CCR3650 sells for about 480-500, but can be found cheaper elewhere for about 370, but these look very clean.There is also CCR3000 with Suzuki. This guy does really nice restore job from what I can tell, hope it runs as good as it looks.
Used HS621 that are clean sell for about 600-650 in Toronto, unless its a real rust bucket then its about $300.

Last year I was close on buying HS621. I went to close the deal but the guy never told me it had hunting rpms and was always on full open choke, so I left. New HS621 here cost too much its about 1400 after taxes and PDI. I would defenitely go for Honda HS621 over Toro if the price was close to 500.

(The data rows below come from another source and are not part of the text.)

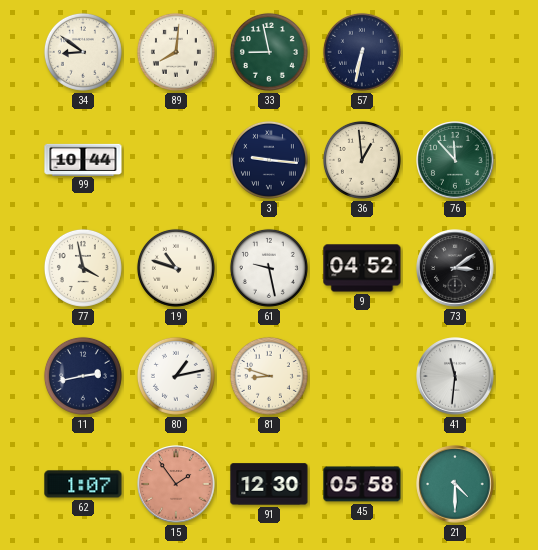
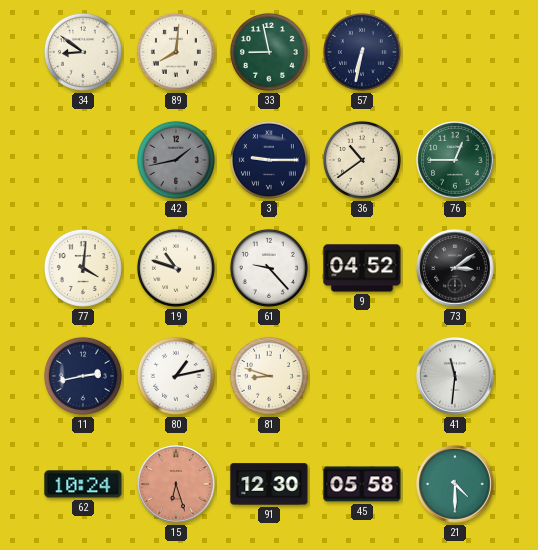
99: 10:44 -> none
42: none -> 1:43
3: 9:16 -> 9:15
36: 12:59 -> 10:39
76: 11:53 -> 12:45
77: 3:58 -> 4:01
61: 9:28 -> 9:23
62: 1:07 -> 10:24
15: 1:54 -> 6:27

Toro snowblower with Suzuki Japan made powerful 2-stroke engine | snowblowers | Mississauga / Peel Region | Kijiji



CASABLANCA -HUNTER Ceiling Fans- light fixture -New in Open Box | snowblowers | City of Toronto | Kijiji



Snowblower Toro Powerlite 3 Horse Power 20 inches | snowblowers | Mississauga / Peel Region | Kijiji


----------



## detdrbuzzard (Jan 20, 2012)

the ccr 3000 is the oldest of the three toro's and 5hp
the 3650 6.5hp
I'm not sure of the hp rating of the powerclear but the 141 cc engine was used in the 2450, 3650, snow commander and power clear units with different hp ratings. toro hasn't gotten engines from suzuki for some time now but I like the ccr 2450 and 3650 better. joe loves his power clear


----------



## superedge88 (Nov 26, 2013)

Netbist said:


> CCR3650 sells for about 480-500, but can be found cheaper elewhere for about 370, but these look very clean.There is also CCR3000 with Suzuki. This guy does really nice restore job from what I can tell, hope it runs as good as it looks.
> Used HS621 that are clean sell for about 600-650 in Toronto, unless its a real rust bucket then its about $300.
> 
> Last year I was close on buying HS621. I went to close the deal but the guy never told me it had hunting rpms and was always on full open choke, so I left. New HS621 here cost too much its about 1400 after taxes and PDI. I would defenitely go for Honda HS621 over Toro if the price was close to 500.
> ...


Wow, Honda HS621's in mintish condition go for right around 300 here in the Twin Cities. I don't blame you for not wanting to spend 600-650 for one. Best of luck in your search!!


----------



## Netbist (Nov 18, 2013)

I will keep looking, I really like Honda HS621, but it is expensive, so i may just get used HS520 instead. I dont see why spend 600-650 on used 8-10 yrs old HS621, or even 500 on used Toro. I set my budget at $400 for used SS blower. Sometimes used deal comes around but with so many people looking in Toronto area before winter its tough to put hands on one, especially after last year's winter.


----------



## Netbist (Nov 18, 2013)

Hi,

Honda HS621 is out of my price range, I have been looking used but in good/excellent condition asking around 600-700 in Toronto area, its crazy!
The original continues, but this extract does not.